Homeless campsite soil to be tested, Mayor believes in plan
HONOLULU (HawaiiNewsNow) -
It seemed like a good idea. Creating a transitional homeless shelter for people who don't want to move to a traditional shelter but wouldn't mind camping, but then there were some setbacks.
This site on Sand Island was selected because it was farther away from residences. It's also near ocean front property and across from the Sand Island boat launch, which has bathrooms and showers. But it's also an industrial area and there are concerns over contamination in the soil. The city will spend somewhere between $12,000 to $24,000 doing toxicity tests.
"If we find it is not safe obviously we're not going to allow anyone to go and camp on that site," said Kirk Caldwell, Honolulu Mayor.
There is also the cost.

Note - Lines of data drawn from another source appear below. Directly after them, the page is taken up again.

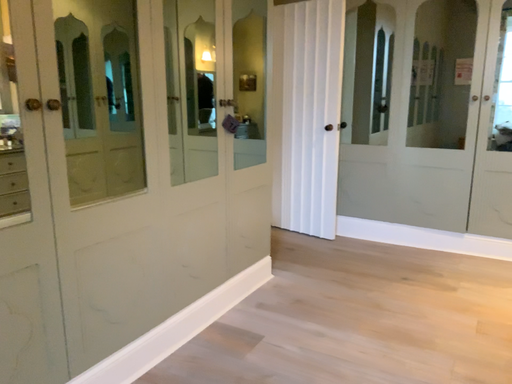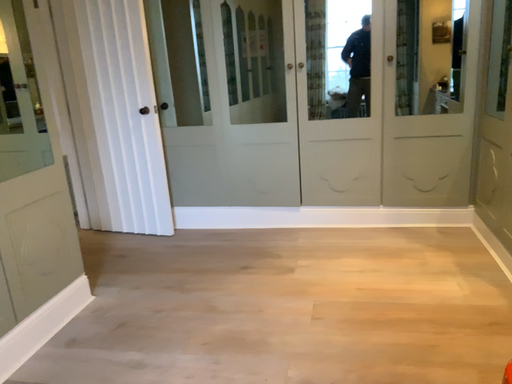 Question: Which way did the camera rotate in the video?

Choices:
 (A) rotated right
 (B) rotated left

Answer: (A) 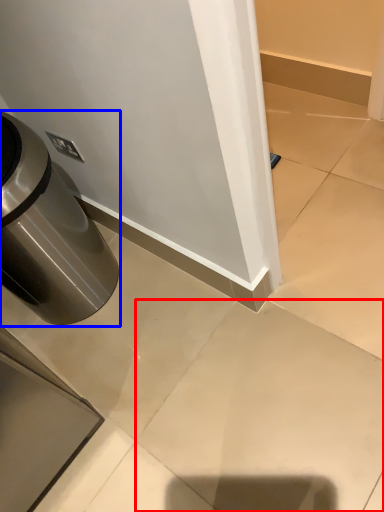 Question: Which point is further to the camera, concrete (highlighted by a red box) or waste container (highlighted by a blue box)?

Choices:
 (A) concrete
 (B) waste container

Answer: (B) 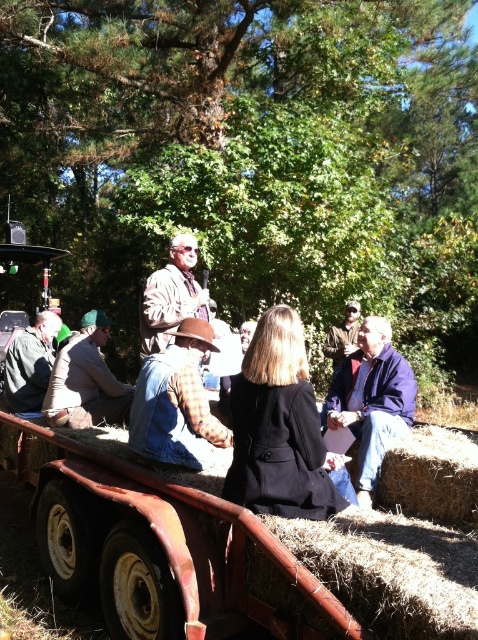 Between brown leather hat at center and denim jacket at lower left, which one has more height?

Standing taller between the two is brown leather hat at center.

Which of these two, brown leather hat at center or denim jacket at lower left, stands shorter?

denim jacket at lower left

Where is `brown leather hat at center`? This screenshot has height=640, width=478. brown leather hat at center is located at coordinates (171, 296).

You are a GUI agent. You are given a task and a screenshot of the screen. Output one action in this format:
    pyautogui.click(x=<x>, y=<y>)
    Task: Click on the brown leather hat at center
    The width and height of the screenshot is (478, 640).
    Given the screenshot: What is the action you would take?
    pyautogui.click(x=171, y=296)

Between brown denim vest at center and denim jacket at lower left, which one is positioned higher?

denim jacket at lower left is higher up.

Can you confirm if brown denim vest at center is taller than denim jacket at lower left?

Indeed, brown denim vest at center has a greater height compared to denim jacket at lower left.

Is point (174, 444) in front of point (19, 336)?

Yes, point (174, 444) is in front of point (19, 336).

This screenshot has height=640, width=478. I want to click on brown denim vest at center, so click(x=177, y=404).

Does blue denim jacket at lower right have a lesser height compared to denim jacket at lower left?

Incorrect, blue denim jacket at lower right's height does not fall short of denim jacket at lower left's.

Between blue denim jacket at lower right and denim jacket at lower left, which one has more height?

blue denim jacket at lower right

Find the location of `blue denim jacket at lower right`. blue denim jacket at lower right is located at coordinates (371, 401). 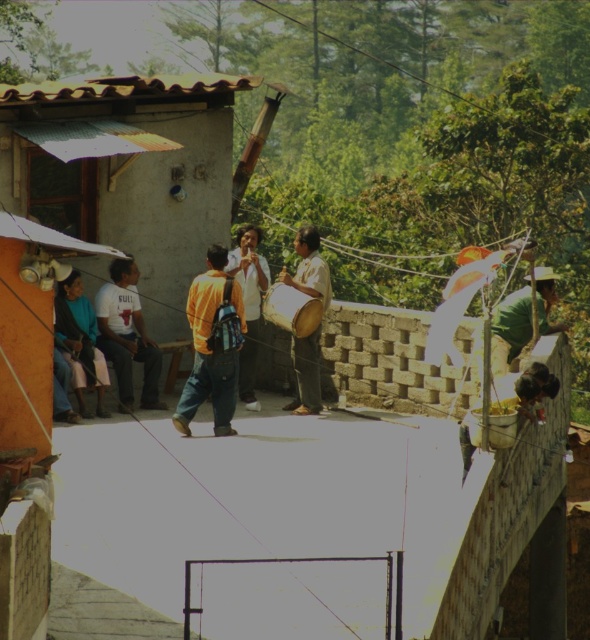 Can you confirm if white matte t-shirt at left is positioned above blue fabric jacket at lower left?

Correct, white matte t-shirt at left is located above blue fabric jacket at lower left.

Between white matte t-shirt at left and blue fabric jacket at lower left, which one is positioned higher?

white matte t-shirt at left is higher up.

Between point (130, 262) and point (81, 396), which one is positioned behind?

Point (130, 262)

This screenshot has height=640, width=590. I want to click on white matte t-shirt at left, so click(x=126, y=336).

Who is taller, orange matte backpack at center or wooden drum at center?

→ With more height is wooden drum at center.

Where is `orange matte backpack at center`? The image size is (590, 640). orange matte backpack at center is located at coordinates (211, 348).

Locate an element on the screen. The height and width of the screenshot is (640, 590). orange matte backpack at center is located at coordinates (211, 348).

Does orange matte backpack at center appear under blue fabric jacket at lower left?

No.

How much distance is there between orange matte backpack at center and blue fabric jacket at lower left?

The distance of orange matte backpack at center from blue fabric jacket at lower left is 1.05 meters.

Is point (204, 333) positioned after point (68, 310)?

No.

The height and width of the screenshot is (640, 590). Find the location of `orange matte backpack at center`. orange matte backpack at center is located at coordinates (211, 348).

It could be about a million dollars to create the campsite for about 100 homeless who voluntarily stay there. That's less than one half of one percent of all the homeless on the island.

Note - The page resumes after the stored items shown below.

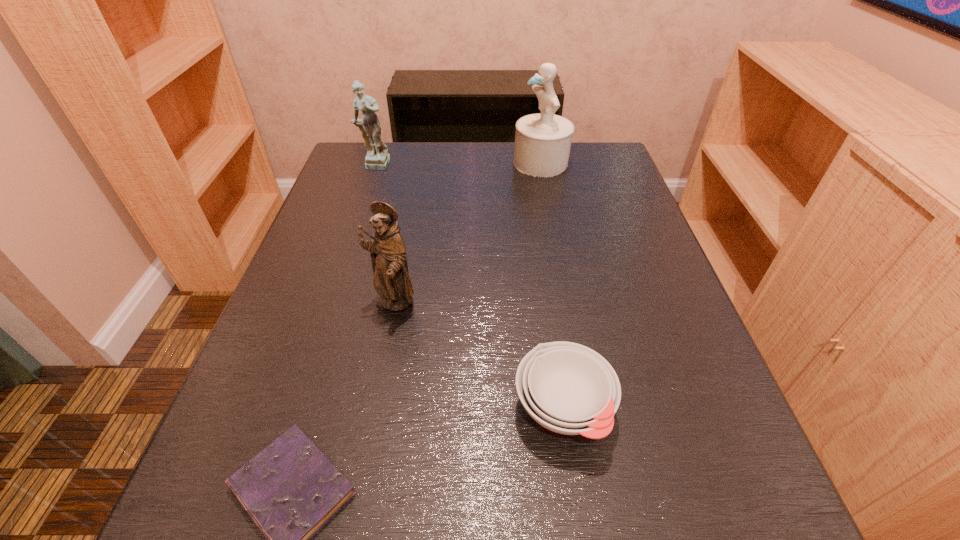 Locate an element on the screen. Image resolution: width=960 pixels, height=540 pixels. vacant area at the near left corner is located at coordinates (225, 504).

At what (x,y) coordinates should I click in order to perform the action: click on blank area at the far right corner. Please return your answer as a coordinate pair (x, y). This screenshot has height=540, width=960. Looking at the image, I should click on (598, 144).

Find the location of a particular element. free area in between the leftmost figurine and the rightmost figurine is located at coordinates (458, 165).

Identify the location of free space between the rightmost figurine and the soup bowl. (552, 286).

In order to click on empty space between the fourth tallest object and the rightmost figurine in this screenshot , I will do `click(552, 286)`.

At what (x,y) coordinates should I click in order to perform the action: click on free spot between the second figurine from right to left and the rightmost figurine. Please return your answer as a coordinate pair (x, y). Looking at the image, I should click on (468, 234).

Locate an element on the screen. free space between the rightmost figurine and the second figurine from left to right is located at coordinates (468, 234).

Find the location of a particular element. free space that is in between the second figurine from left to right and the soup bowl is located at coordinates (478, 357).

The height and width of the screenshot is (540, 960). Find the location of `free space between the nearest figurine and the soup bowl`. free space between the nearest figurine and the soup bowl is located at coordinates (478, 357).

Where is `free space between the rightmost figurine and the leftmost figurine`? Image resolution: width=960 pixels, height=540 pixels. free space between the rightmost figurine and the leftmost figurine is located at coordinates (458, 165). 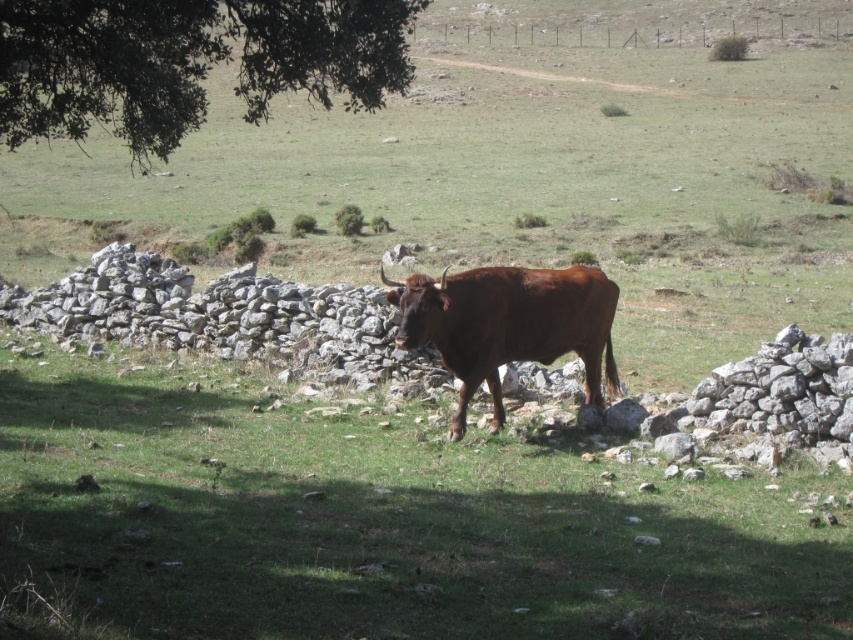 You are standing in the field and see the green leafy tree at upper left and the brown glossy bull at center. Which object is positioned more to the left side of the image?

The green leafy tree at upper left is positioned more to the left side of the image than the brown glossy bull at center.

You are a farmer who wants to ensure the brown glossy bull at center has enough space to move freely. Given that the brown grassy at center is larger than the bull, do you think the bull has enough space to move around in the area?

The brown grassy at center has a larger size compared to brown glossy bull at center, which means there is sufficient space for the bull to move around freely.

"It's just an attempt to shuttle them away out of site. It's not a part of a compassionate plan to solve homelessness. It's part of a disruption plan," said Kathryn Xian, Pacific Alliance to Stop Slavery Executive Director. "We feel it should not be used anyway regardless of the toxic concerns or not."

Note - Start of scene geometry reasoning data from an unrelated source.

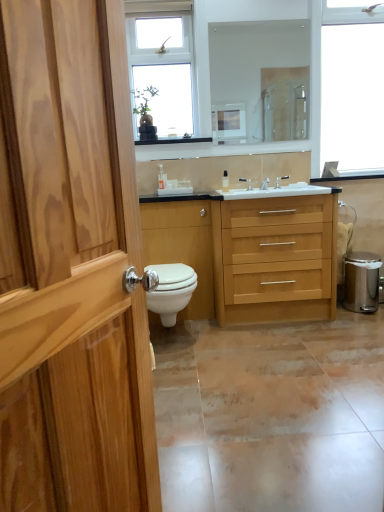 Question: In which direction should I rotate to look at clear plastic bottle at center, positioned as the second toiletry in right-to-left order?

Choices:
 (A) left
 (B) right

Answer: (A)

Question: Is silver metallic faucet at center, arranged as the 3th tap when viewed from the right, not near clear glass mirror at upper center?

Choices:
 (A) yes
 (B) no

Answer: (A)

Question: Does silver metallic faucet at center, arranged as the 3th tap when viewed from the right, have a lesser height compared to clear glass mirror at upper center?

Choices:
 (A) yes
 (B) no

Answer: (A)

Question: Considering the relative positions of silver metallic faucet at center, arranged as the 3th tap when viewed from the right, and clear glass mirror at upper center in the image provided, is silver metallic faucet at center, arranged as the 3th tap when viewed from the right, to the left of clear glass mirror at upper center from the viewer's perspective?

Choices:
 (A) no
 (B) yes

Answer: (B)

Question: Can you confirm if silver metallic faucet at center, positioned as the first tap in left-to-right order, is bigger than clear glass mirror at upper center?

Choices:
 (A) no
 (B) yes

Answer: (A)

Question: From the image's perspective, is silver metallic faucet at center, positioned as the first tap in left-to-right order, beneath clear glass mirror at upper center?

Choices:
 (A) yes
 (B) no

Answer: (A)

Question: Is silver metallic faucet at center, arranged as the 3th tap when viewed from the right, aimed at clear glass mirror at upper center?

Choices:
 (A) yes
 (B) no

Answer: (B)

Question: Could silver metallic faucet at center, arranged as the second tap when viewed from the right, be considered to be inside clear plastic bottle at center, the 1th toiletry in the left-to-right sequence?

Choices:
 (A) no
 (B) yes

Answer: (A)

Question: Does clear plastic bottle at center, the 1th toiletry in the left-to-right sequence, have a larger size compared to silver metallic faucet at center, marked as the 2th tap in a left-to-right arrangement?

Choices:
 (A) no
 (B) yes

Answer: (A)

Question: Is clear plastic bottle at center, the 1th toiletry in the left-to-right sequence, to the left of silver metallic faucet at center, arranged as the second tap when viewed from the right, from the viewer's perspective?

Choices:
 (A) no
 (B) yes

Answer: (B)

Question: Does clear plastic bottle at center, the 1th toiletry in the left-to-right sequence, have a smaller size compared to silver metallic faucet at center, arranged as the second tap when viewed from the right?

Choices:
 (A) yes
 (B) no

Answer: (A)

Question: From a real-world perspective, is clear plastic bottle at center, positioned as the second toiletry in right-to-left order, below silver metallic faucet at center, arranged as the second tap when viewed from the right?

Choices:
 (A) yes
 (B) no

Answer: (B)

Question: Is clear plastic bottle at center, the 1th toiletry in the left-to-right sequence, oriented away from silver metallic faucet at center, arranged as the second tap when viewed from the right?

Choices:
 (A) no
 (B) yes

Answer: (A)

Question: Can you confirm if silver metallic faucet at center, the first tap from the right, is shorter than matte ceramic tile at lower center?

Choices:
 (A) yes
 (B) no

Answer: (B) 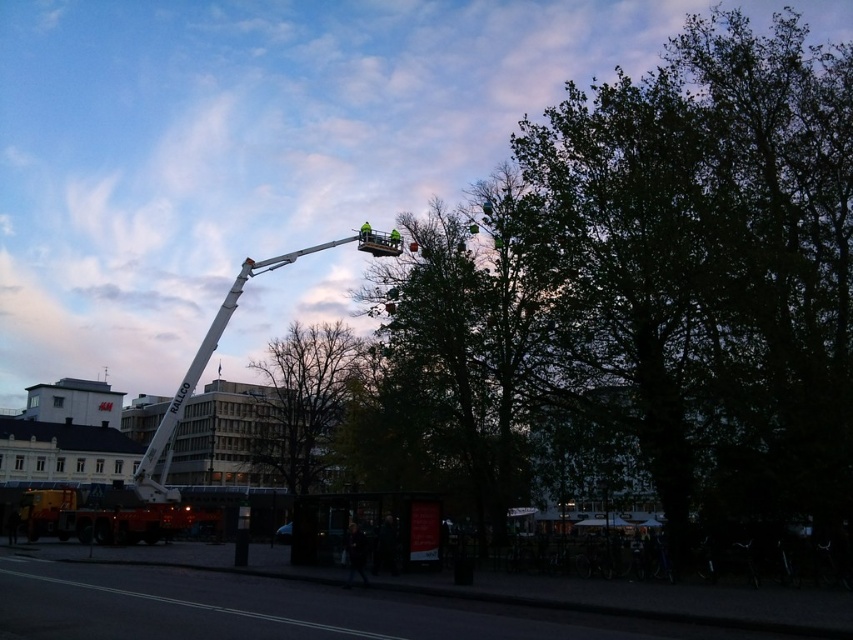 Between point (758, 35) and point (165, 467), which one is positioned in front?

Positioned in front is point (165, 467).

The width and height of the screenshot is (853, 640). Identify the location of green leafy tree at upper center. (656, 296).

Who is more distant from viewer, (424,440) or (312,250)?

Positioned behind is point (312,250).

What are the coordinates of `green leafy tree at upper center` in the screenshot? It's located at (656, 296).

This screenshot has height=640, width=853. Describe the element at coordinates (305, 401) in the screenshot. I see `bare branches at center` at that location.

Who is more forward, (296, 337) or (242, 285)?

Positioned in front is point (242, 285).

Locate an element on the screen. The image size is (853, 640). bare branches at center is located at coordinates (305, 401).

Can you confirm if green leafy tree at upper center is bigger than bare branches at center?

Yes.

You are a GUI agent. You are given a task and a screenshot of the screen. Output one action in this format:
    pyautogui.click(x=<x>, y=<y>)
    Task: Click on the green leafy tree at upper center
    This screenshot has width=853, height=640.
    Given the screenshot: What is the action you would take?
    pyautogui.click(x=656, y=296)

Locate an element on the screen. The image size is (853, 640). green leafy tree at upper center is located at coordinates (656, 296).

Even if this site doesn't work out the City is not giving up on the idea.
"If it's not a good place we will be looking for alternative sites," said Mayor Caldwell. "Where ever we find a site people are not going to be happy because everyone wants the homeless to go camp somewhere but not in their neighborhood where ever that may be. We need to make some tough decisions and find the right place for them."
This homeless camp would be only one step of the homeless plan. The city is still continuing with its housing first program to get people into permanent housing in the community. It was supposed to start November 1 but the contract with the Institute for Human Services is yet to be signed.